5 Plots in 2.3 and 2.4 with base R

This section will show you (one way of) how to generate those plots in Slide 2.3&2.4 with base R.

5.1 Set up

We will be using the StudentSurvey dataset from Lock5withR package for the first couple of plots and again, using dotPlot() from mosaic package, HotDogs, ImmuneTea datasets from Lock5withR are used for boxplots.

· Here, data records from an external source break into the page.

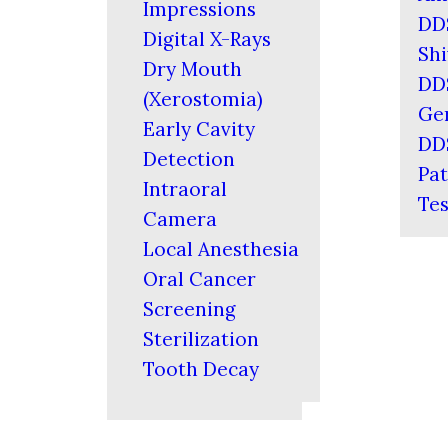
Impressions
DD
Digital X-Rays
Shi
Dry Mouth
DD
(Xerostomia)
Ger
Early Cavity
DD
Detection
Pat
Intraoral
Tes
Camera
Local Anesthesia
Oral Cancer
Screening
Sterilization
Tooth Decay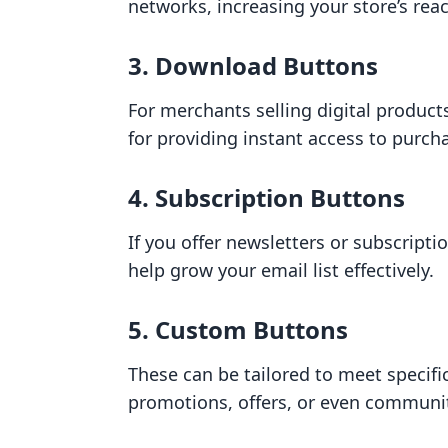
networks, increasing your store’s rea
3. Download Buttons
For merchants selling digital product
for providing instant access to purch
4. Subscription Buttons
If you offer newsletters or subscripti
help grow your email list effectively.
5. Custom Buttons
These can be tailored to meet specifi
promotions, offers, or even commun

Also, a dataset named Default from ISLR is used in side-by-side graphs.

library(Lock5withR)
library(mosaic)
library(ISLR)
library(latex2exp)

5.2 Histogram of pulse data from StudentSurvey

Get the pulse data from StudentSurvey.

dataPulse = Lock5withR::StudentSurvey$Pulse

5.2.1 mean and standard devation

meanPulse = mean(dataPulse)
stdPluse= sd(dataPulse)
hist(dataPulse, breaks = seq(35,135,5), 
     ylim=c(0,75), xlim=c(30,135), main='', xlab='Pulse',
     right=TRUE, xaxt="n", yaxt="n")
axis(side = 1, at = seq(30,135,10))
axis(side = 2, at = seq(0,80,10))
abline(h=seq(0,80,5), col="gray", lty=3)
abline(v=seq(meanPulse-2*stdPluse,meanPulse+2*stdPluse,stdPluse), lty=2, col='red')
text(x=seq(meanPulse-2*stdPluse,meanPulse+2*stdPluse,stdPluse),
     y= rep(75,5),
     c(TeX(r'($\bar{x}-2s$)'),TeX(r'($\bar{x}-s$)'),TeX(r'($\bar{x}$)'),TeX(r'($\bar{x}+s$)'),TeX(r'($\bar{x}+2s$)')))

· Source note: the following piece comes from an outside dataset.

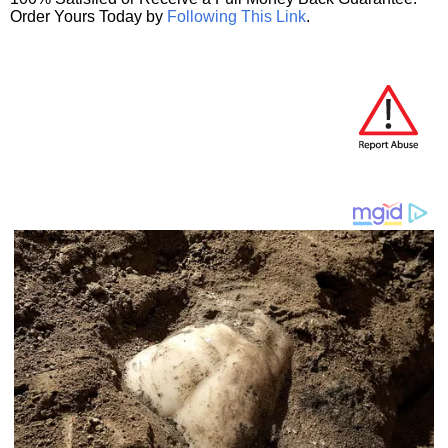
Order Yours Today by
Following This Link
.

when giving breakpoints, the default for R is that the histogram cells are right-closed (left open) intervals of the form (a,b]. We can change this with the right=FALSE option, which would change the intervals to be of the form [a,b).

5.2.2 The 95% rule

If a distribution of data is approximately symmetric and bell-shaped, about 95% of the data should fall within two standard deviations of the mean.

hist(dataPulse, breaks = seq(35,135,5), 
     ylim=c(0,75), xlim=c(30,135), main='', xlab='Pulse',
     right=FALSE, xaxt="n", yaxt="n")
axis(side = 1, at = seq(30,135,10))
axis(side = 2, at = seq(0,80,10))
abline(h=seq(0,80,5), col="gray", lty=3)
abline(v=c(42.5, 97.5), lty=2, col='blue')
text(x=42.5-4, y = 60, 42.5)
text(x=97.5+4, y = 60,97.5)

  • The sample mean is approximately \(\bar{x} = 70\) (actual sample mean is \(\bar{x} = 69.6\))
  • The sample standard deviation is approximately \(s = (95 - 40)/4 = 13.75\), where we guessed that 95% of the data values were between 40 and 95(actual sample standard deviation is \(s = 12.2\)).
  • Hence, we expect 95% of the pulse rates in this sample to be in the interval \((\bar{x}-2s, \bar{x}+2s,) = (70 - 27.5, 70 + 27.5) = (42.5, 97.5)\)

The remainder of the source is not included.